Update: I found another forum (from a link here I think...) www.fishwestend.com and got some info from those guys. They have a nice forum and responded quickly. I feel like it's cheating on microskiff.com though.... :-?


----------



## cutrunner

So thats where youvebeen all this time, and not posting fishin and boat pics.... We see how it is :'(


----------



## greenwater

PM sent about launch sites for WGB & Christmas.


----------



## Gramps

Fished West Bay again....

I headed out to Fat Boy's from Humble around 7am and it was a little foggy, expected the coast to be a clear... Man was I wrong! Thick heavy fog all morning which didn't burn off till almost noon but I headed out anyway. A big thanks go out to the Hook N' Line maps and last weeks GPS track down the intercoastal. It was eery doing 20mph constantly checking the GPS, picking up the channel markers, with only 500' visibility to find them, but I finally made it down to Meecum's Cut. Started off throwing a topwater and corky with no luck even though terns were diving on bait, switched over to a lead head & shad tail and picked up a rat red along with 4 trout. My first fish in Texas and no pictures, left the dang camera at the house 

Biggest O SHEET moment of the day was running down the intercoastal to have a huge barge emerge from the fog, sitting in the middle of the channel. I slowed down in a hurry and was happy it was already brown pants day!


----------



## Absolut

If you haven't found it yet, there is a good launch at the south side of San Luis pass...after you cross the bridge. From there you can easily fish west or X-mas. 

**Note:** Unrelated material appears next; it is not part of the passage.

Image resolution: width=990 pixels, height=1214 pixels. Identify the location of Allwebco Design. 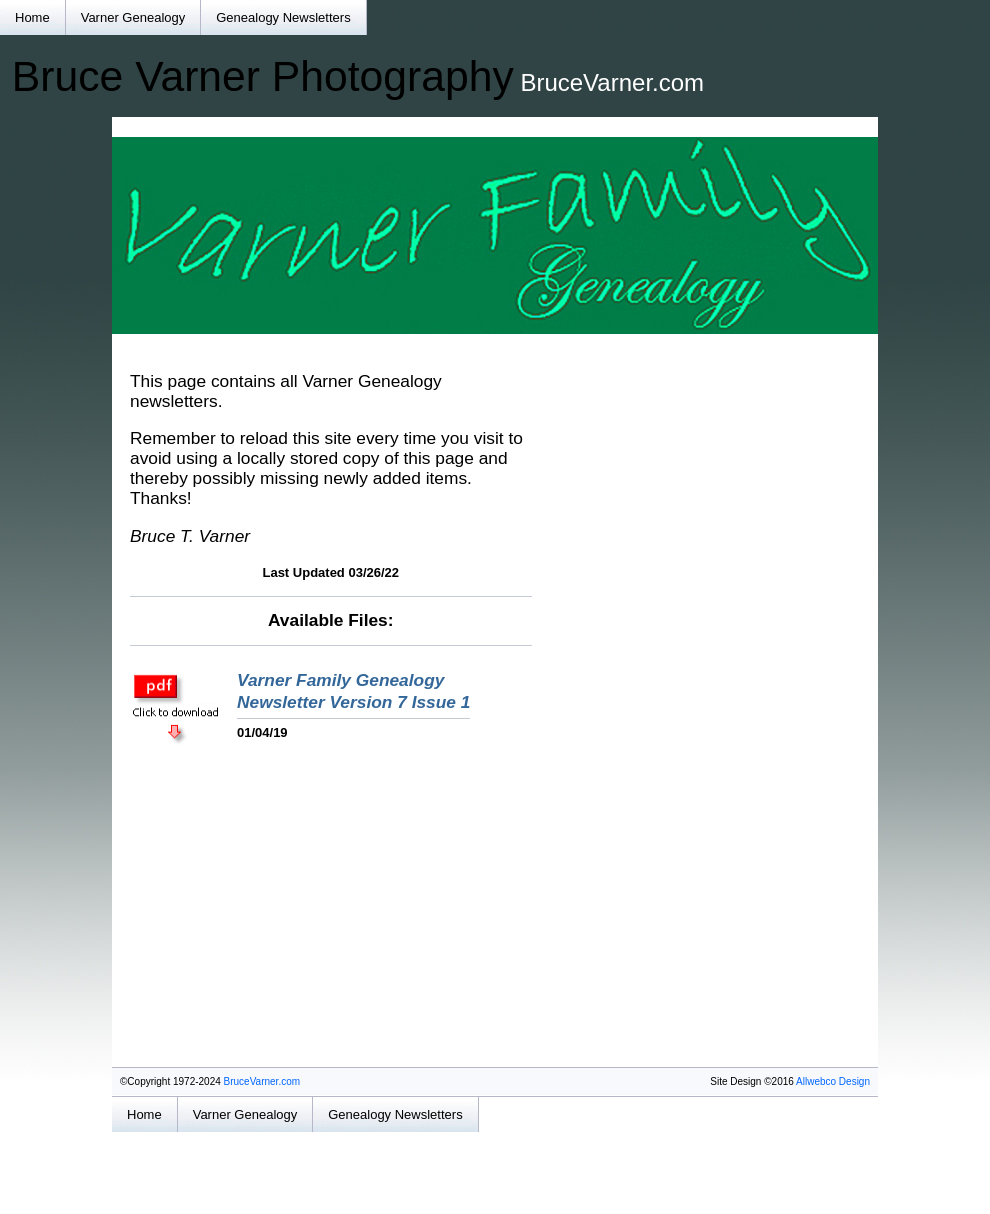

It is amazing how much water those barges push. I've been sitting there in a kayak when they've gone past and it's like a tidal wave on the shore...the first time I wasn't expecting it. Keep that in mind if one is coming and you're on the bank as it could push you up there or in to areas that you can't float in.


----------



## Gramps

Thanks for the info Phiend. I have been launching at Fat Boy's and found another quieter ramp near there yesterday. Driving down to San Luis is a long trek from Humble so I may try the 2004 ramp on Chocolate Bayou, running the skiff a little further is cheaper than driving down, I think.

I'll keep an eye out for the barges running the channel, thankfully that one was stopped or going very slow not making a wake. But yesterday they were cruising up and down like mad, even felt like they sucked the water out of a pass/cut we were fishing.


----------



## Absolut

Yep, I was going to mention that one too. I've never been to it, but have driven past it quite a few times on my way to Freeport.


----------



## robwill54

You can launch at Bastrop off 523 north of Oyster Creek. It's a short run to Christmas and that whole area. Phiend, do you fish out of Freeport? That's where I'm from.

seabob


----------



## Absolut

I have been spending most of my time down there now. There are some AWESOME holes around there. I really haven't even touched most of the area yet as I really just started fishing over there since I got my yak last July. I will probably be focusing most of my time there this year trying to learn as much of it as possible.


----------



## natasha1

> I may try the 2004 ramp on Chocolate Bayou


Good call Scott. There are some very fishy areas in close proximity to the 2004 ramp.


----------